In an infinite potential  well of 10 Angstrom width, a particle is in 100th excited state. The probability of finding the particle in between $x=0$ and $x=L/100$ is $0.09$

Explanation:

• The wavefunction of a particle gives the quantum state of that particle, for a particle in an infinite square well potential of length L the wavefunction is

         $\ \psi \left(x\right)=\sqrt{2/L}\ sin \left(\frac{n\pi x}{L}\right)$       $n$- state of the particle

• The probability of finding the particle within the limit a to b is

         $\int _a^b\psi \left(x\right)^{\ast }\psi \left(x\right)dx=\frac{2}{L}\int _a^b\sin ^2\frac{n\pi x}{L}dx$

• we have a trigonometric formula

          $sin^{2} \alpha =(cos2\alpha -1)/2$

From the question, we have given

the state of the particle $n=101$ (100th excited state)

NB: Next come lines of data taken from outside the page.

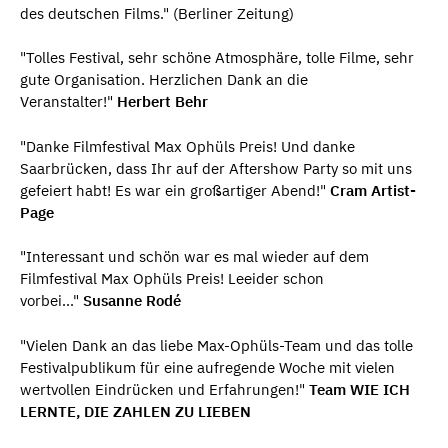
des deutschen Films." (Berliner Zeitung)
"Tolles Festival, sehr schöne Atmosphäre, tolle Filme, sehr
gute Organisation. Herzlichen Dank an die
Veranstalter!"
Herbert Behr
"Danke Filmfestival Max Ophüls Preis! Und danke
Saarbrücken, dass Ihr auf der Aftershow Party so mit uns
gefeiert habt! Es war ein großartiger Abend!"
Cram Artist-
Page
"Interessant und schön war es mal wieder auf dem
Filmfestival Max Ophüls Preis! Leeider schon
vorbei..."
Susanne Rodé
"Vielen Dank an das liebe Max-Ophüls-Team und das tolle
Festivalpublikum für eine aufregende Woche mit vielen
wertvollen Eindrücken und Erfahrungen!"
Team WIE ICH
LERNTE, DIE ZAHLEN ZU LIEBEN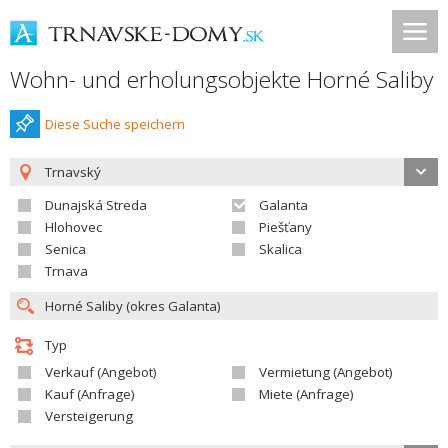
Wohn- und erholungsobjekte Horné Saliby
Diese Suche speichern
Trnavský
Dunajská Streda
Galanta
Hlohovec
Piešťany
Senica
Skalica
Trnava
Typ
Verkauf (Angebot)
Vermietung (Angebot)
Kauf (Anfrage)
Miete (Anfrage)
Versteigerung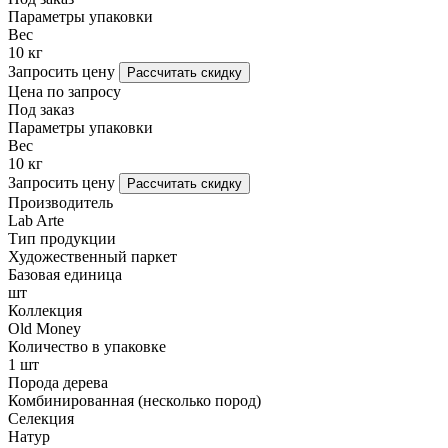
Параметры упаковки
Вес
10 кг
Запросить цену
Рассчитать скидку
Цена по запросу
Под заказ
Параметры упаковки
Вес
10 кг
Запросить цену
Рассчитать скидку
Производитель
Lab Arte
Тип продукции
Художественный паркет
Базовая единица
шт
Коллекция
Old Money
Количество в упаковке
1 шт
Порода дерева
Комбинированная (несколько пород)
Селекция
Натур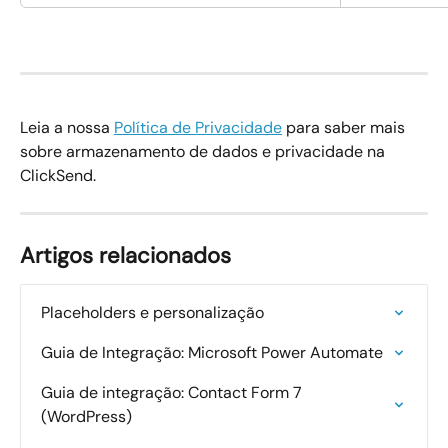
Leia a nossa 
Política de Privacidade
 para saber mais 
sobre armazenamento de dados e privacidade na 
ClickSend.
Artigos relacionados
Placeholders e personalização
Guia de Integração: Microsoft Power Automate
Guia de integração: Contact Form 7 
(WordPress)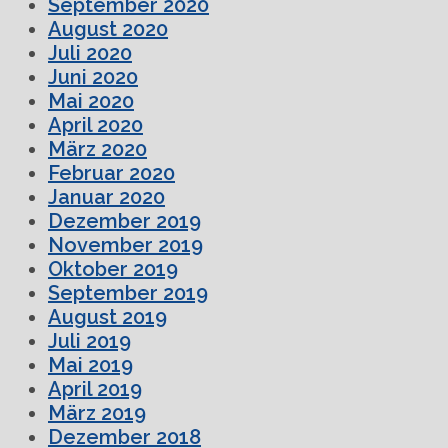
September 2020
August 2020
Juli 2020
Juni 2020
Mai 2020
April 2020
März 2020
Februar 2020
Januar 2020
Dezember 2019
November 2019
Oktober 2019
September 2019
August 2019
Juli 2019
Mai 2019
April 2019
März 2019
Dezember 2018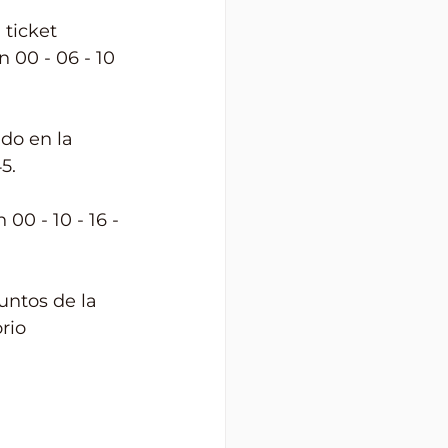
 ticket 
 00 - 06 - 10 
do en la 
5.
00 - 10 - 16 - 
untos de la 
rio 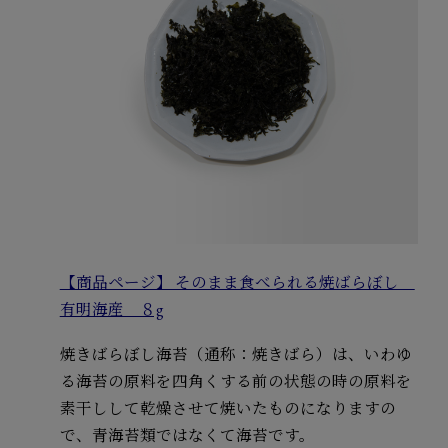
【商品ページ】 そのまま食べられる焼ばらぼし
有明海産 ８g
焼きばらぼし海苔（通称：焼きばら）は、いわゆ
る海苔の原料を四角くする前の状態の時の原料を
素干しして乾燥させて焼いたものになりますの
で、青海苔類ではなくて海苔です。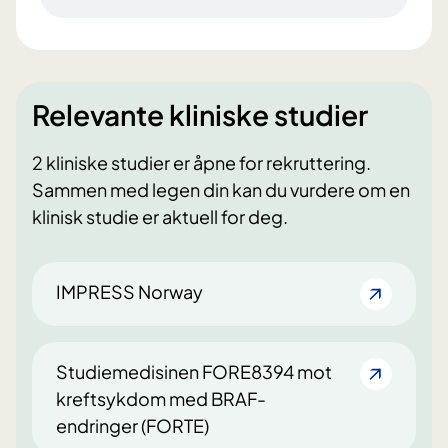
Relevante kliniske studier
2 kliniske studier er åpne for rekruttering.
Sammen med legen din kan du vurdere om en
klinisk studie er aktuell for deg.
IMPRESS Norway
Studiemedisinen FORE8394 mot
kreftsykdom med BRAF-
endringer (FORTE)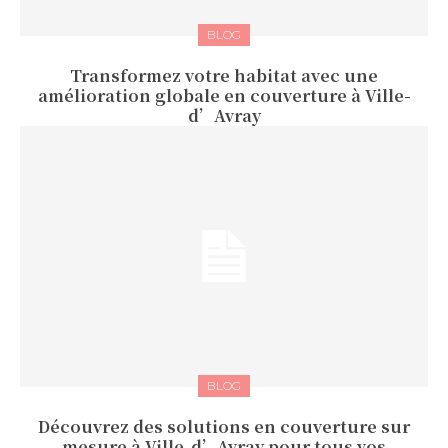
BLOG
Transformez votre habitat avec une
amélioration globale en couverture à Ville-
d’Avray
BLOG
Découvrez des solutions en couverture sur
mesure à Ville-d’Avray pour tous vos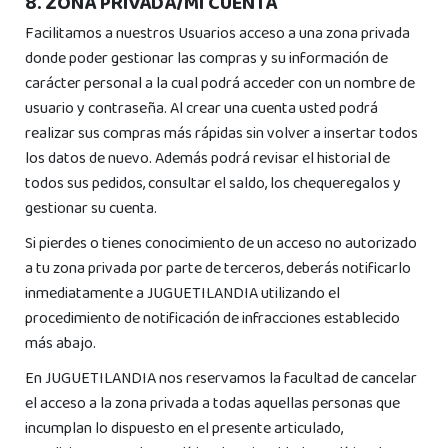
8. ZONA PRIVADA/MI CUENTA
Facilitamos a nuestros Usuarios acceso a una zona privada
donde poder gestionar las compras y su información de
carácter personal a la cual podrá acceder con un nombre de
usuario y contraseña. Al crear una cuenta usted podrá
realizar sus compras más rápidas sin volver a insertar todos
los datos de nuevo. Además podrá revisar el historial de
todos sus pedidos, consultar el saldo, los chequeregalos y
gestionar su cuenta.
Si pierdes o tienes conocimiento de un acceso no autorizado
a tu zona privada por parte de terceros, deberás notificarlo
inmediatamente a JUGUETILANDIA utilizando el
procedimiento de notificación de infracciones establecido
más abajo.
En JUGUETILANDIA nos reservamos la facultad de cancelar
el acceso a la zona privada a todas aquellas personas que
incumplan lo dispuesto en el presente articulado,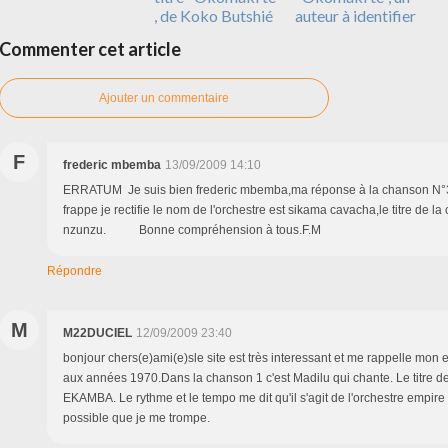
, de Koko Butshié
auteur à identifier
Commenter cet article
Ajouter un commentaire
F
frederic mbemba
13/09/2009 14:10
ERRATUM Je suis bien frederic mbemba,ma réponse à la chanson N°3 i
frappe je rectifie le nom de l'orchestre est sikama cavacha,le titre de 
nzunzu. Bonne compréhension à tous.F.M
Répondre
M
M22DUCIEL
12/09/2009 23:40
bonjour chers(e)ami(e)sle site est très interessant et me rappelle mon 
aux années 1970.Dans la chanson 1 c'est Madilu qui chante. Le titre d
EKAMBA. Le rythme et le tempo me dit qu'il s'agit de l'orchestre empire 
possible que je me trompe.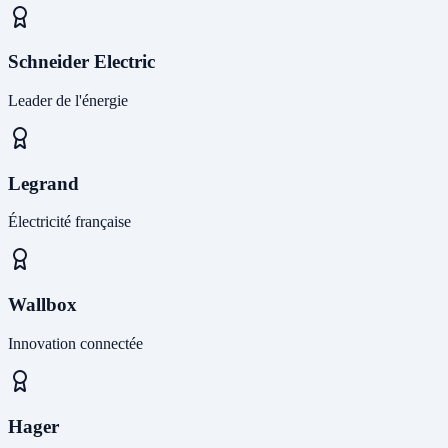
Schneider Electric
Leader de l'énergie
Legrand
Électricité française
Wallbox
Innovation connectée
Hager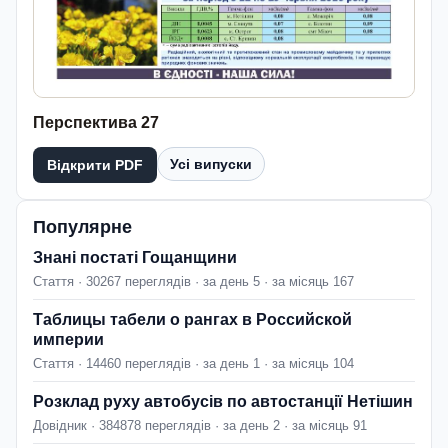
Перспектива 27
Усі випуски
Відкрити PDF
Популярне
Знані постаті Гощанщини
Стаття · 30267 переглядів · за день 5 · за місяць 167
Таблицы табели о рангах в Российской
империи
Стаття · 14460 переглядів · за день 1 · за місяць 104
Розклад руху автобусів по автостанції Нетішин
Довідник · 384878 переглядів · за день 2 · за місяць 91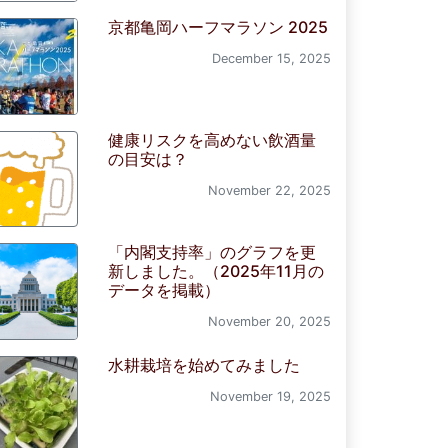
京都亀岡ハーフマラソン 2025
December 15, 2025
健康リスクを高めない飲酒量
の目安は？
November 22, 2025
「内閣支持率」のグラフを更
新しました。（2025年11月の
データを掲載）
November 20, 2025
水耕栽培を始めてみました
November 19, 2025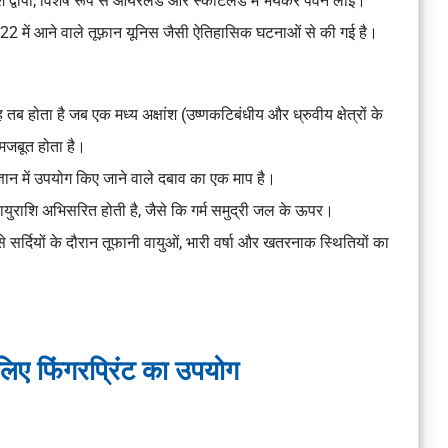
्वीपों, विशेष रूप से आयरलैंड और स्कॉटलैंड में भयंकर पवनें लाईं।
2 में आने वाले तूफ़ान यूनिस जैसी ऐतिहासिक घटनाओं से की गई है।
 तब होता है जब एक मध्य अक्षांश (उष्णकटिबंधीय और ध्रुवीय क्षेत्रों के
ा मजबूत होता है।
िज्ञान में उपयोग किए जाने वाले दबाव का एक माप है।
ायुराशि अभिसरित होती है, जैसे कि गर्म समुद्री जल के ऊपर।
से सर्दियों के दौरान तूफानी वायुओं, भारी वर्षा और खतरनाक स्थितियों का
लिए फिंगरप्रिंट का उपयोग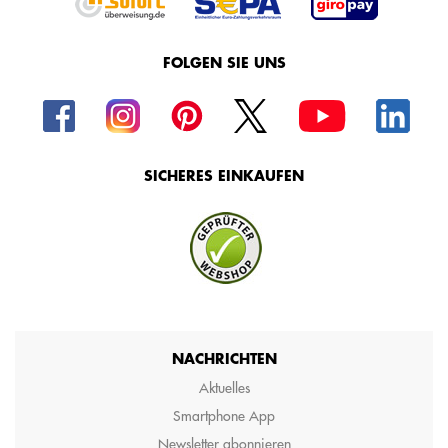
FOLGEN SIE UNS
SICHERES EINKAUFEN
NACHRICHTEN
Aktuelles
Smartphone App
Newsletter abonnieren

the probability of particle within the limit $0$ to $L/100$  in the 100th excited state is

$\int _0^\frac{L}{100} \psi \left(x\right)^{\ast }\psi \left(x\right)dx=\frac{2}{L}\int _0^\frac{L}{100} \sin ^2\frac{101\pi x}{L}dx$

using the trigonometric formula,

⇒$\frac{2}{2L}\int _0^\frac{L}{100} (\cos\frac{202\pi x}{L}-1)dx$

split the integral

$\frac{1}{L}\int _0^{\frac{L}{100}}\cos \frac{202\pi x}{L}dx-\frac{1}{L}\int _0^{\frac{L}{100}}dx$

$\frac{1}{L}\frac{L}{202\pi } \left[sin(202\pi x/L)\right]_0^{\frac{L}{100}}-\frac{1}{L}\left[x\right]_0^{\frac{L}{100}}$

now substitute the limits

$\frac{1}{202\pi } \left[sin(202\pi/100-sin0 )\right]}-\frac{1}{L}\left[L/100-0\right]}=0.09$

therefore the probability is $0.09$